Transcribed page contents
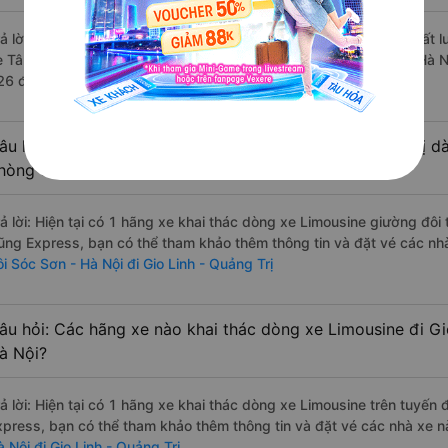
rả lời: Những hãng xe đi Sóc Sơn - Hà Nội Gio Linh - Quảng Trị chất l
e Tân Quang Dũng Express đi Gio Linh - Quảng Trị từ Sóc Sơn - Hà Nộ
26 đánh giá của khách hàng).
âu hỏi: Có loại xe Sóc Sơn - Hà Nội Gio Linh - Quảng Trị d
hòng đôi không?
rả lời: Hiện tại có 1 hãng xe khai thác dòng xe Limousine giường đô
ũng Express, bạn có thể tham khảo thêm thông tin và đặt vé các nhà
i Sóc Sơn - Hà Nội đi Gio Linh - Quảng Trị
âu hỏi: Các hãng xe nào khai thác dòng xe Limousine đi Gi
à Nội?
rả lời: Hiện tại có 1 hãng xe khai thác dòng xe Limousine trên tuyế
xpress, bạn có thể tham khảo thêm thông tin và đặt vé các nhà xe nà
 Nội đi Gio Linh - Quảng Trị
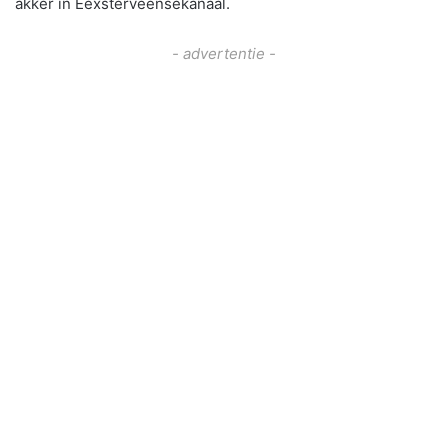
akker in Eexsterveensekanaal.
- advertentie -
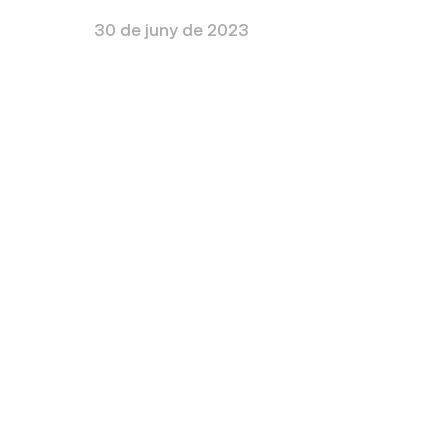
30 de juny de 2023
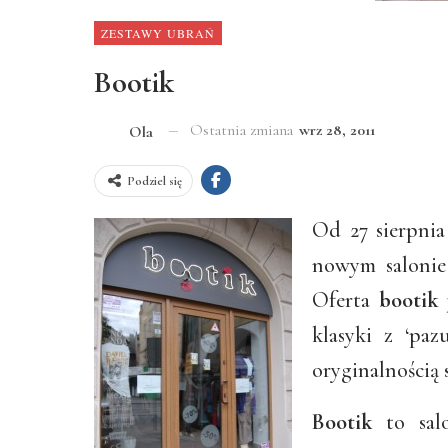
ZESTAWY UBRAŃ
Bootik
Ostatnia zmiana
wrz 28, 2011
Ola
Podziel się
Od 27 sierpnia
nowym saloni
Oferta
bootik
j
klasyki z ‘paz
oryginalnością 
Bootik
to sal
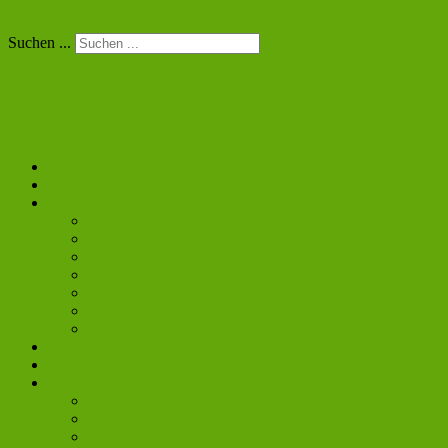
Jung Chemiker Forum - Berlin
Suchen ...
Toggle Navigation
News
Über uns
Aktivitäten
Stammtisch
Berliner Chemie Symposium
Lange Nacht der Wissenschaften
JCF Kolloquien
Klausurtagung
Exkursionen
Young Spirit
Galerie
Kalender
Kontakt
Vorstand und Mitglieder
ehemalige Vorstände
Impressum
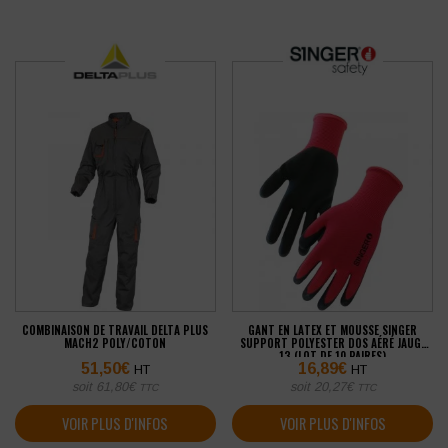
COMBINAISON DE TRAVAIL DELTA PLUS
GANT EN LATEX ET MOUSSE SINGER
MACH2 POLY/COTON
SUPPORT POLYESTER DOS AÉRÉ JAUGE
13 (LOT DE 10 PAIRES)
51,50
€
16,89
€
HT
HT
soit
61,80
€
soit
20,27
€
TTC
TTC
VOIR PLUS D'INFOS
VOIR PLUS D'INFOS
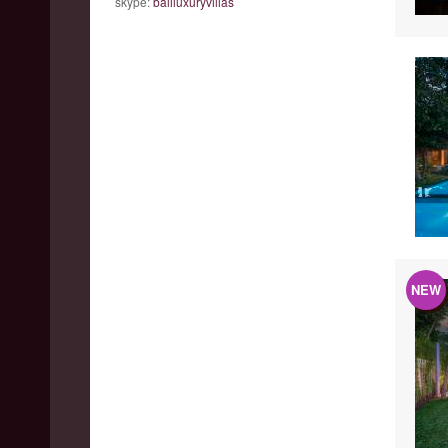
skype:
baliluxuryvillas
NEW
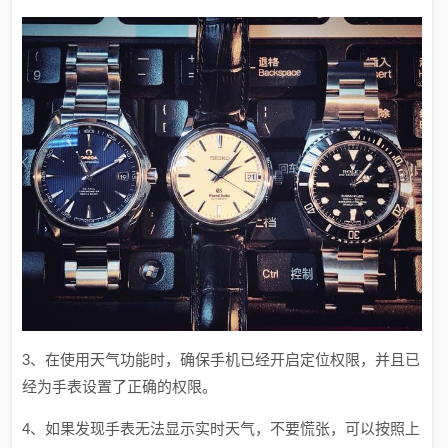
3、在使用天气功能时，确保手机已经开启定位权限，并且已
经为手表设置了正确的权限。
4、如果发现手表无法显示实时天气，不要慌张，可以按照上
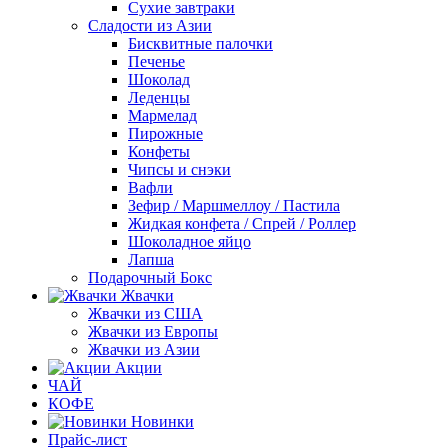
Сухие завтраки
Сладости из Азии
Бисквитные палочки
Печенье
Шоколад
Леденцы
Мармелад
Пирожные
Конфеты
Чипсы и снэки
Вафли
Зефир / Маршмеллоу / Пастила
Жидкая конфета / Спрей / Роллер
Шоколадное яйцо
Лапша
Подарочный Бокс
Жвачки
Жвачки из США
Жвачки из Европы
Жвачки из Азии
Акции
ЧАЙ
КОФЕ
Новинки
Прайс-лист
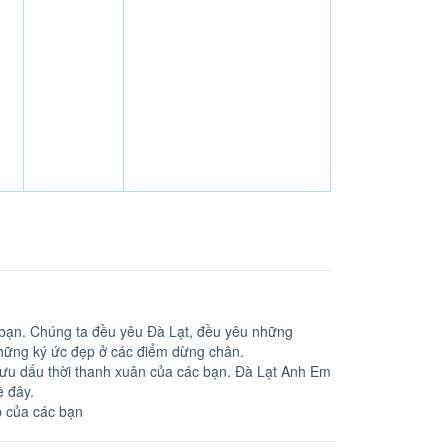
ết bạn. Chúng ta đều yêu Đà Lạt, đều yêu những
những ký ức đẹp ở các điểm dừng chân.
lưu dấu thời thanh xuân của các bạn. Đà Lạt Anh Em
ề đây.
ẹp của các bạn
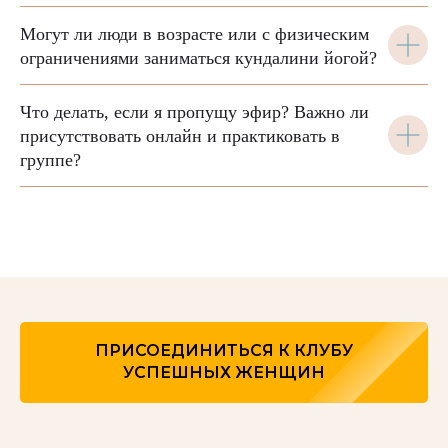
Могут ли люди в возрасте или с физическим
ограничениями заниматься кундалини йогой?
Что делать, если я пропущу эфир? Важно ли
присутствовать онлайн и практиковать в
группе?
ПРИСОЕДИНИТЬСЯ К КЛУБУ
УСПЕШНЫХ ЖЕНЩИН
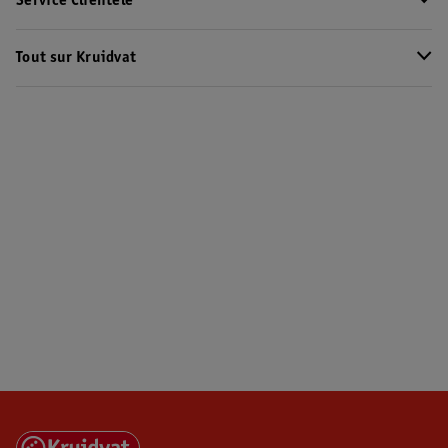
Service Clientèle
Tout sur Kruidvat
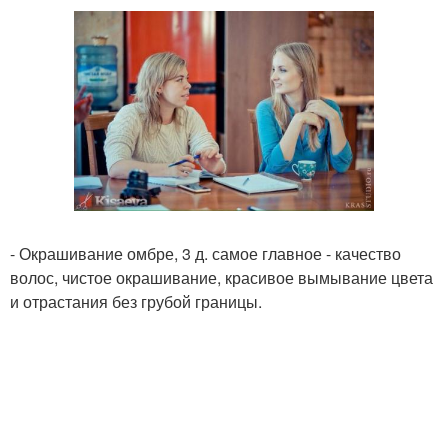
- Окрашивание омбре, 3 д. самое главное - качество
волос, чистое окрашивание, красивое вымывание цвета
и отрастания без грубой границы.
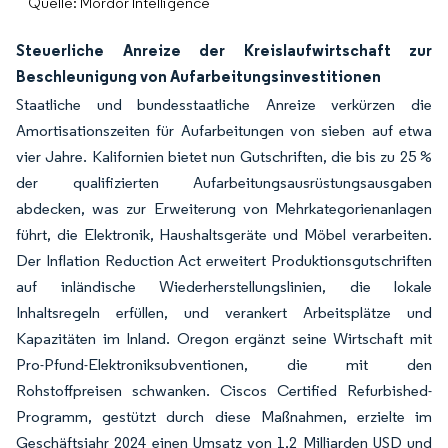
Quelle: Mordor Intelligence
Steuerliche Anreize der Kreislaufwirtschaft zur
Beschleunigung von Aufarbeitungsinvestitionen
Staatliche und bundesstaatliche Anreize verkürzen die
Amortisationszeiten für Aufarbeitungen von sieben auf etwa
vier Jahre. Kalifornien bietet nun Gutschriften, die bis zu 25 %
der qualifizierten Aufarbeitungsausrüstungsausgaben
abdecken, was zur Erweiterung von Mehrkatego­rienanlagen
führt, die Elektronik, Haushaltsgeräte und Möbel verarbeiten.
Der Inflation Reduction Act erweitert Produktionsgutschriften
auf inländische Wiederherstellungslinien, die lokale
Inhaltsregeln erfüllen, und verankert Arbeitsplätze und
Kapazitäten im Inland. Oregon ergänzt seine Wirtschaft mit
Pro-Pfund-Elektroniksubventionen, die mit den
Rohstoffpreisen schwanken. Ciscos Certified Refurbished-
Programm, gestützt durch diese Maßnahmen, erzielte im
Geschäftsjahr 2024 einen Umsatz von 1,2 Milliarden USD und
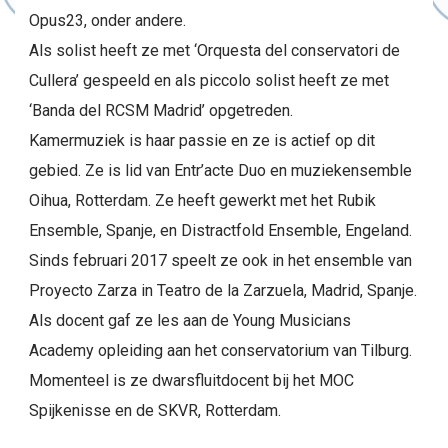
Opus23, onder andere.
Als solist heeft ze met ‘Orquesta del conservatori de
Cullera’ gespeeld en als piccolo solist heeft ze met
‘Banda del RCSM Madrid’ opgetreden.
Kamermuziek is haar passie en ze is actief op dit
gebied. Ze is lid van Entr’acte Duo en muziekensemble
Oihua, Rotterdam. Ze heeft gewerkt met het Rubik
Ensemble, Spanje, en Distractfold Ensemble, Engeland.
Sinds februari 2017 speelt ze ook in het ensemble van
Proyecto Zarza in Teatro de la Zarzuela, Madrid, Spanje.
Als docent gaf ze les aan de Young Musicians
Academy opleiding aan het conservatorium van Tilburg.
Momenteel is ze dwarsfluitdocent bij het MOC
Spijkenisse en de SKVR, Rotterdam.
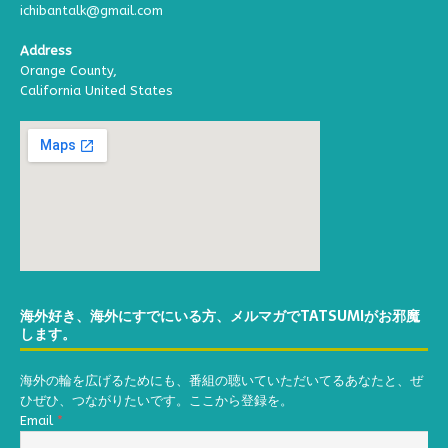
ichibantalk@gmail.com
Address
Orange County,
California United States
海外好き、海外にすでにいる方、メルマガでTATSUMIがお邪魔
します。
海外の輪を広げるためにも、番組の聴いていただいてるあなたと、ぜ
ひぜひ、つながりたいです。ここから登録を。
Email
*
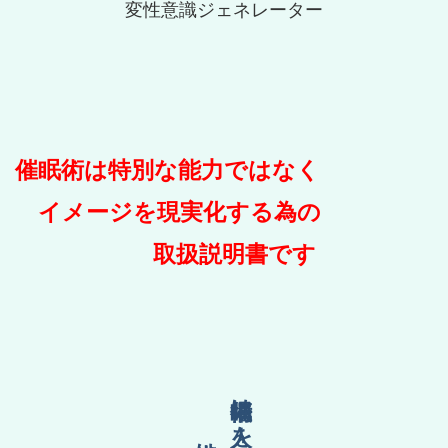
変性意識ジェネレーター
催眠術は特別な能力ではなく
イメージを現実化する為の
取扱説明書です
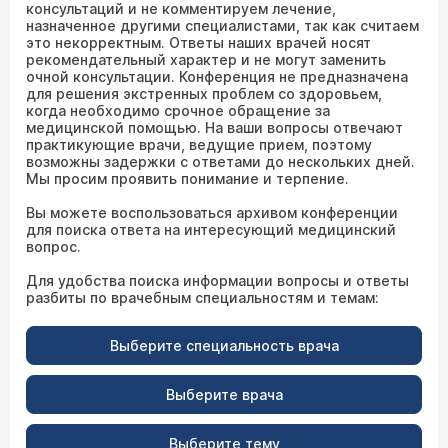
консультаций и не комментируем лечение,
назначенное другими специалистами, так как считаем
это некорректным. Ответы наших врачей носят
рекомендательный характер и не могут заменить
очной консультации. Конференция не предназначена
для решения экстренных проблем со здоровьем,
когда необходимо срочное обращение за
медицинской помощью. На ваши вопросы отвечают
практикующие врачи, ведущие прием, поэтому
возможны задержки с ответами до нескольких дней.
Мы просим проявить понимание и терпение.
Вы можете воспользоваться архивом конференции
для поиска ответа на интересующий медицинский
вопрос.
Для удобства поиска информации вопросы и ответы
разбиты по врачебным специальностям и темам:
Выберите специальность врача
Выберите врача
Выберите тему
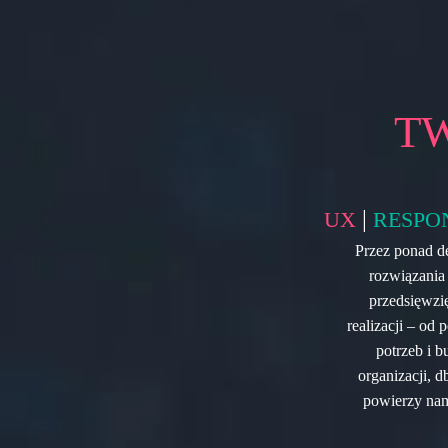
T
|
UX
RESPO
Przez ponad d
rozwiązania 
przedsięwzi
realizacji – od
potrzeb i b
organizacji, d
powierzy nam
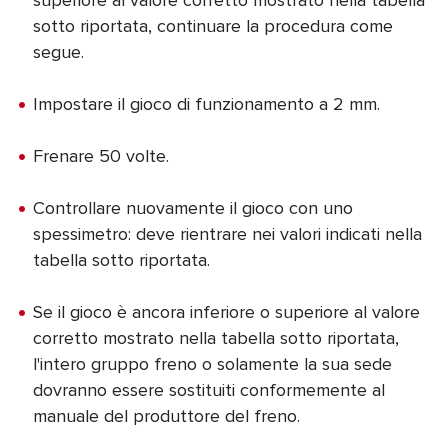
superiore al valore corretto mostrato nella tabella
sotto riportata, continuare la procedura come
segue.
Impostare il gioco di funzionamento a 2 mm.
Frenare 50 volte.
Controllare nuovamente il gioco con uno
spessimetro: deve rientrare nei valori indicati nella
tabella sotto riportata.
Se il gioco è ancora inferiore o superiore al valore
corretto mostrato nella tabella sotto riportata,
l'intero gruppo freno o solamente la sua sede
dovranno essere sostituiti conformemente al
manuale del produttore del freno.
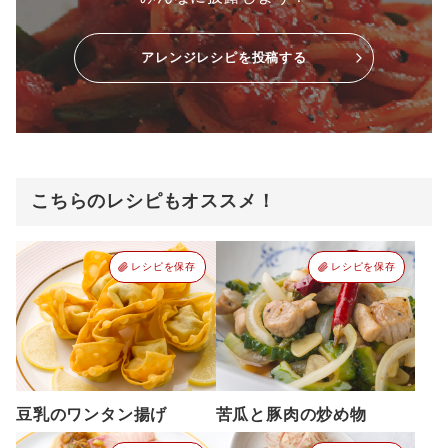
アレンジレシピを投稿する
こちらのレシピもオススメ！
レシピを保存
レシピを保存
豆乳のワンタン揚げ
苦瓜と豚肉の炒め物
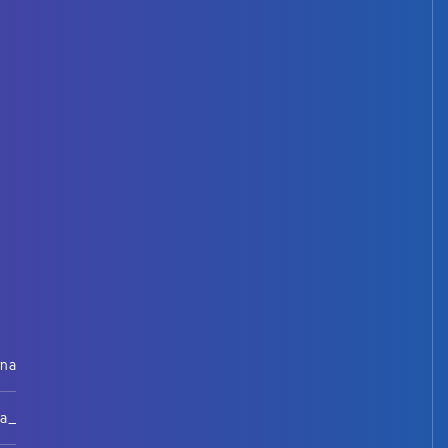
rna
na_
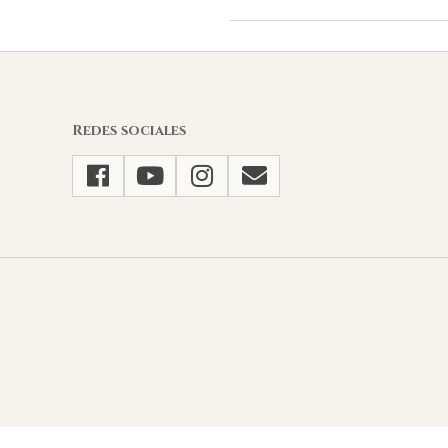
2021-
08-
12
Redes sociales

_Instructions to follow_.
Whatever lies between the first line of the data and the line holding "hòng đôi không?", inclusive, should be repeated exactly, apart from the pictures.

_Response to the task_.
rả lời: Những hãng xe đi Sóc Sơn - Hà Nội Gio Linh - Quảng Trị chất l
e Tân Quang Dũng Express đi Gio Linh - Quảng Trị từ Sóc Sơn - Hà Nộ
26 đánh giá của khách hàng).
âu hỏi: Có loại xe Sóc Sơn - Hà Nội Gio Linh - Quảng Trị d
hòng đôi không?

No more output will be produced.